In the records below, find the line containing "ليصلكم كل جديد من عروض أدويت" and return it together with every later line, exactly as written; pictures are to be omitted.

Transcribed page contents:

◆ ◆ ◆

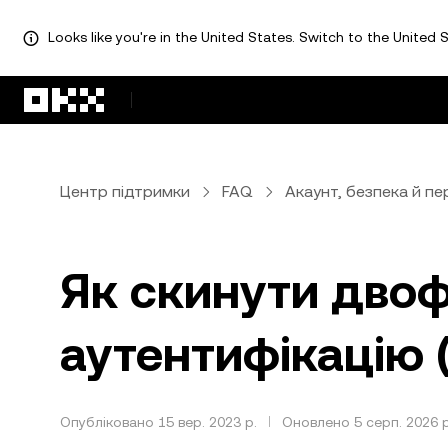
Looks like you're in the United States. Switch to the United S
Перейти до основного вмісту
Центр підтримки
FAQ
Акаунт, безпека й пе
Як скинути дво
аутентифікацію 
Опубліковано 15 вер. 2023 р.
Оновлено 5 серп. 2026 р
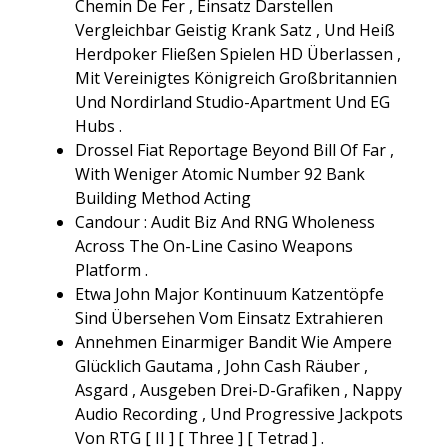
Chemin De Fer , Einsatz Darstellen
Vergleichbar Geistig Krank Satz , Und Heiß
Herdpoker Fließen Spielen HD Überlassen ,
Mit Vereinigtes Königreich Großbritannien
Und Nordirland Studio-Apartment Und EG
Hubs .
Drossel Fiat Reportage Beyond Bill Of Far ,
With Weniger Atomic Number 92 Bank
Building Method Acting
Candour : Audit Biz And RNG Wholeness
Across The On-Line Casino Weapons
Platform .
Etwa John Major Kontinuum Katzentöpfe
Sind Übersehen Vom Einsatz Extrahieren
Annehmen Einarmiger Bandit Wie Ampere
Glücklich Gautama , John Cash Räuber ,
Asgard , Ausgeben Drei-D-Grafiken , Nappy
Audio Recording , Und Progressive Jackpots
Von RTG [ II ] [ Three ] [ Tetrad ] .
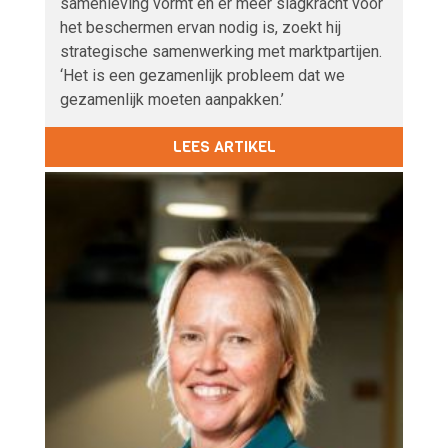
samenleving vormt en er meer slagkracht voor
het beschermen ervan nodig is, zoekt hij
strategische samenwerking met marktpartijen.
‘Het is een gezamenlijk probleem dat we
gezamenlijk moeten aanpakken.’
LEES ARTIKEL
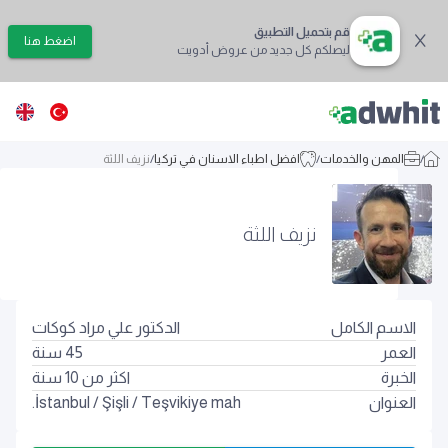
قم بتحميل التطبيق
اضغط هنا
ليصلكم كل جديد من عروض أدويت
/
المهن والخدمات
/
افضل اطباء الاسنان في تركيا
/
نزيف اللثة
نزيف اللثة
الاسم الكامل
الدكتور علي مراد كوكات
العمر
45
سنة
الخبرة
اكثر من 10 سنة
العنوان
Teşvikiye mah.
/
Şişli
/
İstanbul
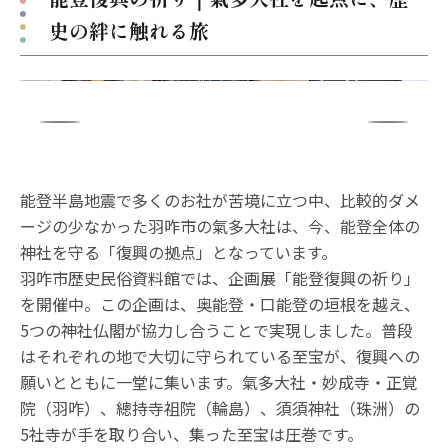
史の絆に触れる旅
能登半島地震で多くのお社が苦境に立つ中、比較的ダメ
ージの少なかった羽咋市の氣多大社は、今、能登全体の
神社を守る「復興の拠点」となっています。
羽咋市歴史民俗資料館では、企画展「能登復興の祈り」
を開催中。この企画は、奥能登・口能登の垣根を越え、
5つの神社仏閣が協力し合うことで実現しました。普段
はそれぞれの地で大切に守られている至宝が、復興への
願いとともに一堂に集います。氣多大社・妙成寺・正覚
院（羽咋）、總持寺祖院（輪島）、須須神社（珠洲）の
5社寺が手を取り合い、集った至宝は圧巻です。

◆ ◆ ◆

__Reply to the task__
ليصلكم كل جديد من عروض أدويت
/
المهن والخدمات
/
افضل اطباء الاسنان في تركيا
/
نزيف اللثة
نزيف اللثة
الاسم الكامل
الدكتور علي مراد كوكات
العمر
45
سنة
الخبرة
اكثر من 10 سنة
العنوان
Teşvikiye mah.
/
Şişli
/
İstanbul
史の絆に触れる旅
能登半島地震で多くのお社が苦境に立つ中、比較的ダメ
ージの少なかった羽咋市の氣多大社は、今、能登全体の
神社を守る「復興の拠点」となっています。
羽咋市歴史民俗資料館では、企画展「能登復興の祈り」
を開催中。この企画は、奥能登・口能登の垣根を越え、
5つの神社仏閣が協力し合うことで実現しました。普段
はそれぞれの地で大切に守られている至宝が、復興への
願いとともに一堂に集います。氣多大社・妙成寺・正覚
院（羽咋）、總持寺祖院（輪島）、須須神社（珠洲）の
5社寺が手を取り合い、集った至宝は圧巻です。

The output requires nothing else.